Keywords

1 Introduction

Image-based rendering and modeling makes it possible to digitally archive and explore historic places and architectures. Exploring virtual environments (VEs) with free interaction is expected to not only enable users to intuitively understand the size and atmosphere, but also to promote their interest in the historical and cultural background information [1, 2]. Actually, interactive museum exhibits that use image-based rendering and modeling can effectively convey information [2].

A three-dimensional (3D) reconstruction method makes it possible to explore a virtual environment freely without being constrained by the camera positions [3]. Three-dimensional reconstruction estimates the 3D structure of a target object selected from images and generates a 3D model of it. Structure from Motion (SfM) is an essential 3D reconstruction technique. In the SfM workflow, the feature points in the images are detected, and then the positions in 3D space of these points and the cameras are estimated geometrically. Generally, further reconstruction, e.g., dense-point reconstruction and surface reconstruction, will be made based on the results of SfM.

Many studies have investigated methods for reconstructing 3D models from images and applying 3D reconstruction to Virtual Reality (VR) [3, 4]. However, 3D reconstruction often makes errors, depending on the conditions in which the pictures were taken and the materials or shapes of the target objects.
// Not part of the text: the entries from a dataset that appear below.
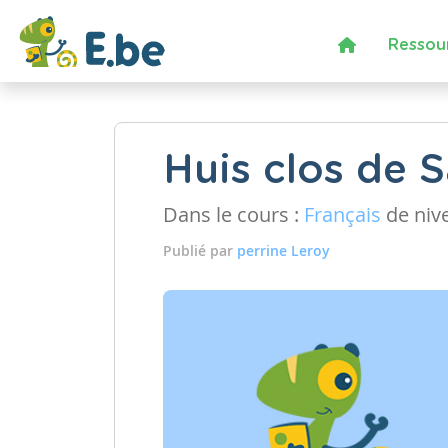
Ressou
Huis clos de
Dans le cours :
Français
de niv
Publié par
perrine Leroy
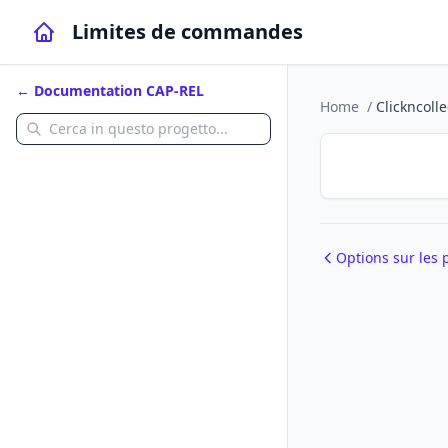
Limites de commandes
← Documentation CAP-REL
Home
/
Clickncolle
Options sur les 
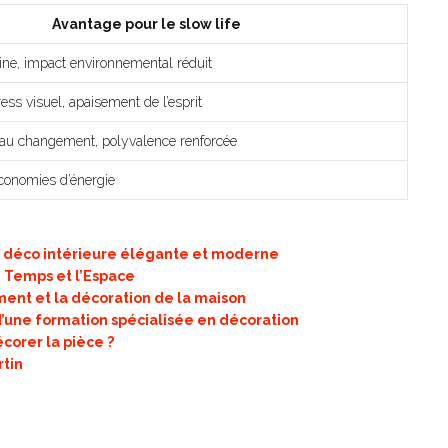
Avantage pour le slow life
ne, impact environnemental réduit
ess visuel, apaisement de l’esprit
e au changement, polyvalence renforcée
conomies d’énergie
ne déco intérieure élégante et moderne
e Temps et l’Espace
ent et la décoration de la maison
’une formation spécialisée en décoration
corer la pièce ?
rtin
For example, a glass or wall with a plain texture is very difficult to reconstruct from only images because their feature points cannot be detected. Then, these errors cause a view distortion when exploring the VE and decrease the sense of immersion. Moreover, the decrease in the sense of immersion decreases the users’ interest and their understanding of the target.

Incidentally, many studies have been conducted on user guidance in VE, and several studies have proposed methods with which users are guided unconsciously [5]. These techniques enable users to keep the feeling of free exploration while leading them to pre-defined viewpoints in the VE. We think that, with these guidance methods, we can help users avoid locations with distorted views and guide them to photorealistic views as they explore.

Therefore, in this paper, we propose a new guidance method that leads users implicitly and keeps their views photorealistic while allowing free exploration. In this method, we evaluate the rendering quality at each viewpoint in the VE, and generate a type of potential field, which we refer to as a guidance field, whose value is the result of the evaluation. Then, users are guided according to the guidance field. In addition, we conducted preliminary experiments to examine the effectiveness of the guidance field in decreasing the view distortion.

2 Related Work

In this section, we first describe studies on 3D viewers for VR using 3D reconstruction technology. Second, we describe related studies on user-guidance methods in VE.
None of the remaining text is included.